Strauss-Kahn, who was refused bail on Monday and is being held in a New York jail, has denied the charges.

IMF board officials said there was a push by some countries for a speedy resolution to Strauss-Kahn’s future as head of the fund, while others cautioned against judging him too quickly.

China’s Foreign Ministry declined to comment on the charges against Strauss-Kahn, but a spokeswoman, asked about how IMF leaders are chosen, said: “We believe that this should be based on the principles of fairness, transparency and merit.”

It was the first time China has weighed in early and so publicly in the IMF selection debate.

All 10 managing directors to have run the fund since it was created after the World War Two have been Europeans, including four Frenchmen, the most recent of them Strauss-Kahn.

IMF experts and analysts have said that if Strauss-Kahn resigns soon, it may force countries to maintain the status quo and choose a European. Throwing open the process may take longer at a time when the job needs to be quickly filled.

Brazil has been one of the most aggressive emerging economies to call for an end to the status quo.
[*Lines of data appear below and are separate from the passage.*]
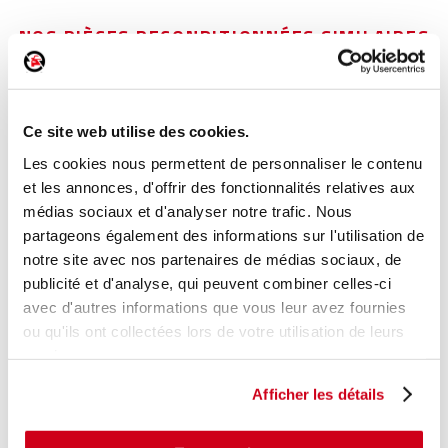
NOS PIÈCES RECONDITIONNÉES SIMILAIRES
Poignée intérieure porte arrière gauche
Ce site web utilise des cookies.
Réf. :
177698
+ photos
Réf. constructeur :
9143L9
Les cookies nous permettent de personnaliser le contenu
Modèle d'origine :
CITROEN C4 GRAND PICASSO 1
et les annonces, d'offrir des fonctionnalités relatives aux
2006
- 201010
médias sociaux et d'analyser notre trafic. Nous
Modèle de provenance
partageons également des informations sur l'utilisation de
notre site avec nos partenaires de médias sociaux, de
Caractéristiques techniques
publicité et d'analyse, qui peuvent combiner celles-ci
15
,00 € TTC
avec d'autres informations que vous leur avez fournies
En stock
ou qu'ils ont collectées lors de votre utilisation de leurs
services.
AJOUTER AU PANIER
Afficher les détails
Brazilian Finance Minister Guido Mantega told the IMF’s steering committee last month it was “high time that we make a political breakthrough in departing from the outdated practice.”
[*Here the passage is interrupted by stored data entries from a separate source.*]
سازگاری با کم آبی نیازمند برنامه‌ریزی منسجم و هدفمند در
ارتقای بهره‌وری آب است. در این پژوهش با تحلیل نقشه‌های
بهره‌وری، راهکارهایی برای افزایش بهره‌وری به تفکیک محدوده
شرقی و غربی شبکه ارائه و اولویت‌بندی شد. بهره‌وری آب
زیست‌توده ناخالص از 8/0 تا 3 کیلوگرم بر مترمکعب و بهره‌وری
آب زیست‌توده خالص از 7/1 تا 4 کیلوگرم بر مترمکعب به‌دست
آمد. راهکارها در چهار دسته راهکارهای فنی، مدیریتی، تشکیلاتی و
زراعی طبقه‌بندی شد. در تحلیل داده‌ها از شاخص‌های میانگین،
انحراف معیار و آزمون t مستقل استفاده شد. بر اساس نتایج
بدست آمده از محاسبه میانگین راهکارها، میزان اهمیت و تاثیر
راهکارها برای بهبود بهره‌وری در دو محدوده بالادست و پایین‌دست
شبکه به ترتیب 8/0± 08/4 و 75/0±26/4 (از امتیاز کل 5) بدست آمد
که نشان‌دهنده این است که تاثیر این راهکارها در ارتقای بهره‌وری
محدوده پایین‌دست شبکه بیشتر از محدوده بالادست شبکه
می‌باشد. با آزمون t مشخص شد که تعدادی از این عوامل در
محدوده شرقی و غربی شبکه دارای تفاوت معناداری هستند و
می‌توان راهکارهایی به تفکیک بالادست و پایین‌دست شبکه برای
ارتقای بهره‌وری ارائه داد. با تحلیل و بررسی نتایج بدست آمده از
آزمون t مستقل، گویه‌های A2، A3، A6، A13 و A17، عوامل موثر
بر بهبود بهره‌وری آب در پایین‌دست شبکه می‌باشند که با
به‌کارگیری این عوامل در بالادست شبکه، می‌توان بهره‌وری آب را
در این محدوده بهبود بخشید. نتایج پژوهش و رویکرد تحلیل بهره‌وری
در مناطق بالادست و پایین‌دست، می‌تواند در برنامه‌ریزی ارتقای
A senior Brazilian government official told Reuters Brazilwants the IMF’s next chief to come from a large emerging market country, but acknowledged Europe was likely to keep the job.

“We believe India and Brazil would be good options,” the official said, speaking on condition of anonymity. “But we also believe that Europe is likely to keep its deep stranglehold on the position, and so we’re not planning to push very hard on this issue for now.”
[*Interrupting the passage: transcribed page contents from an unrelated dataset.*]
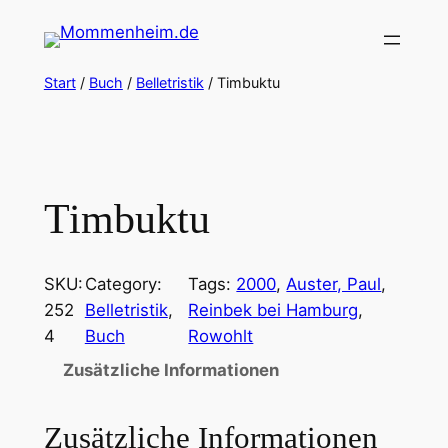
Zum
Inhalt
springen
Start
/
Buch
/
Belletristik
/ Timbuktu
Timbuktu
SKU:
Category:
Tags:
2000
, 
Auster, Paul
, 
252
Belletristik
, 
Reinbek bei Hamburg
, 
4
Buch
Rowohlt
Zusätzliche Informationen
Zusätzliche Informationen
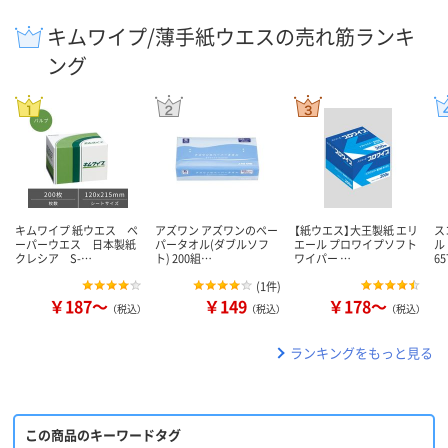
キムワイプ/薄手紙ウエスの売れ筋ランキ
ング
キムワイプ 紙ウエス ペ
アズワン アズワンのペー
【紙ウエス】大王製紙 エリ
ス
ーパーウエス 日本製紙
パータオル(ダブルソフ
エール プロワイプソフト
ル
クレシア S-…
ト) 200組…
ワイパー …
65
(
1件
)
￥187～
￥149
￥178～
（税込）
（税込）
（税込）
ランキングをもっと見る
この商品のキーワードタグ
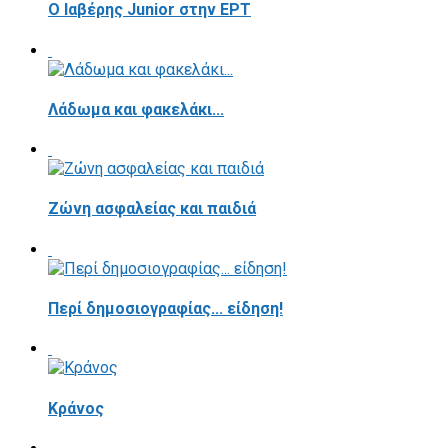
Ο Ιαβέρης Junior στην ΕΡΤ
Λάδωμα και φακελάκι...
Ζώνη ασφαλείας και παιδιά
Περί δημοσιογραφίας... είδηση!
Κράνος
German Chancellor Angela Merkel said on Monday that it was not yet time to discuss succession, but there was a good case for a European to occupy the job.

Asked at a European finance ministers’ meeting in Brussels whether Strauss-Kahn should resign, Austria’s Fekter said: “Given the situation, that bail has been denied, he has to consider that he would otherwise do damage to the institution.”

Spain’s Economy Minister Elena Salgado said it was up to Strauss-Kahn to make up his own mind, adding: “My solidarity first and foremost is with the woman who suffered the attack, if that was what happened.”

The United States, the IMF’s largest and most influential shareholder, has yet to comment on the selection process since Strauss-Kahn arrest, but it has made a strong case in recent years for emerging markets to have a greater say in the IMF.

In April 2009 at a meeting of the Group of 20 in London, the world’s major economies agreed “that the heads and senior leadership of the international financial institutions should be appointed through an open, transparent, and merit-based selection process.”

Strauss-Kahn has been deeply involved in talks over European Union and IMF bailouts for debt-strapped countries.

But another of his signature achievements has been reforming the IMF’s voting structure to give emerging market economies more power.

The IMF has named the fund’s deputy, John Lipsky, as acting managing director. Lipsky announced last week, however, that he was stepping down when his term expires in August, adding to pressure on the IMF to quickly resolve the leadership issue.

French Finance Minister Christine Lagarde has emerged as a front-runner for the IMF job, but her nationality may count against her. A French citizen has run the IMF for 26 out of the past 33 years and the embarrassment over the Strauss-Kahn affair may make it hard for Paris to make a credible case.

In Washington’s inner circles, former Turkish Finance Minister Kemal Dervis, who now runs an economic program at the Brookings Institution, is a leading name. Turkey’s status as a large emerging market within the European continent could ease concerns by developing nations that feel shut out of the selection process.

Other possibilities are Agustin Carstens, governor of Mexico’s central bank, and Montek Singh Ahluwlia, an economic adviser to Indian Prime Minister Manmohan Singh, as well as South Africa’s former Economy Minister Trevor Manuel.